The Cubs’ march to the postseason only added to the skepticism, not because they weren’t worthy — far from it — but because no one could believe the Cubs (the Cubs!) could be that dominant.
The postseason is a different beast than the regular season all together, but the Cubs showed that they had the magic necessary to succeed in October with dramatic series wins over the Giants and Dodgers, clinching the team’s first pennant since 1945.
But it appeared that the Cubs’ luck had run out in the World Series.

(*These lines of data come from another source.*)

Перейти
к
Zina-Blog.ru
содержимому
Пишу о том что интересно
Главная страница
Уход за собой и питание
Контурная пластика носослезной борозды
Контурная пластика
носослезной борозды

Attribute it to whatever you want — no one can ever prove, and no one in the Chicago clubhouse will ever admit, that the pressure was getting to the team — but the Cubs fell behind a dynamic, headstrong and scrappy Indians team 3-1, entering Game 5 at Wrigley Field as a near-dead entity.

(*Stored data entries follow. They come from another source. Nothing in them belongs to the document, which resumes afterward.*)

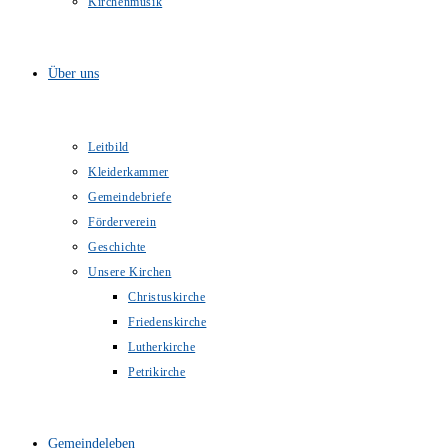
Kirchenmusik
Über uns
Leitbild
Kleiderkammer
Gemeindebriefe
Förderverein
Geschichte
Unsere Kirchen
Christuskirche
Friedenskirche
Lutherkirche
Petrikirche
Gemeindeleben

The pressure was off because the Cubs were written off — only five teams have ever come back from a 3-1 deficit to win the World Series and only three had completed the comeback the last two games being on the road.

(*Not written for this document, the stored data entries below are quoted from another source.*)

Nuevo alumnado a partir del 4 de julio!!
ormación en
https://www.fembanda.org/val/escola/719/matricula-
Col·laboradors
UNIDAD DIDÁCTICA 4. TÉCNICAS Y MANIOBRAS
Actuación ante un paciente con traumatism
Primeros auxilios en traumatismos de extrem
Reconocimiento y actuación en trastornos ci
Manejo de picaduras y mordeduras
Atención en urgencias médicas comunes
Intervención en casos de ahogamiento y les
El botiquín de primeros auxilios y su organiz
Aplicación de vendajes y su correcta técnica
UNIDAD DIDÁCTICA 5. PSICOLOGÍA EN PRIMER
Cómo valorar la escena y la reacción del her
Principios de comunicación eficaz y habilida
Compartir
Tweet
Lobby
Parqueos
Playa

The Cubs were not going to be one of those teams. That didn’t jive with the Cubs’ history.
Order was surely going to be restored — the Cubs weren’t going to win the World Series.
But Chicago was set up for a comeback — it came back from an early deficit to beat the Indians in Game 5, forcing a return trip to Cleveland, and then pounded Josh Tomlin, who was working on three days rest in Game 6.
It all came down to Wednesday’s Game 7, and the Cubs, riding a wave of momentum and adrenaline from overcoming the near-death experience squared up Indians ace Corey Kluber — who was also pitching on three-days rest — for four runs in three-plus innings, giving them a cushion they thought they could ride to the finish line.
The game had a dozen seminal moments before THE moment — Dexter Fowler’s leadoff home run, the first in a World Series Game 7; Javier Baez’s chasing of Kluber in the fourth inning with a homer of his own, breaking a wicked slump and making up for two errors in the contest; Jon Lester pitching out of the bullpen on two-days rest; and the granddaddy of them all: David Ross’ home run to make the score 6-3.
And then, they choked it away — they were dead again — only to rise once more.
And so we’ve reached a confounding new reality — the Chicago Cubs are the champions of baseball.
The Lovable Losers are the undeniable winners now, and there was not an ounce of fluke to the victory (though surely Cubs fans would have gladly accepted that reality as well).
This Cubs team might not go down as one of the great teams of all time — though they really should — but they will certainly be one of the most memorable in the history of professional sports.
It’s memorable not because of their splendid play or cheerful demeanor — they’re memorable because of what they were able to provide.
Cubs fans hung in with those lovable losers their entire lives — for generations, even — despite having another team in town, because they believed, deep down, that a moment like this would happen. Even if they didn’t want to admit it — didn’t want to get their hopes up with hype — they believed.
And more so than that, they wanted to be part of this moment. They wanted to be part of the biggest event the city of Chicago had seen since the fire.
That moment is here, and it’s going to last a long, long time.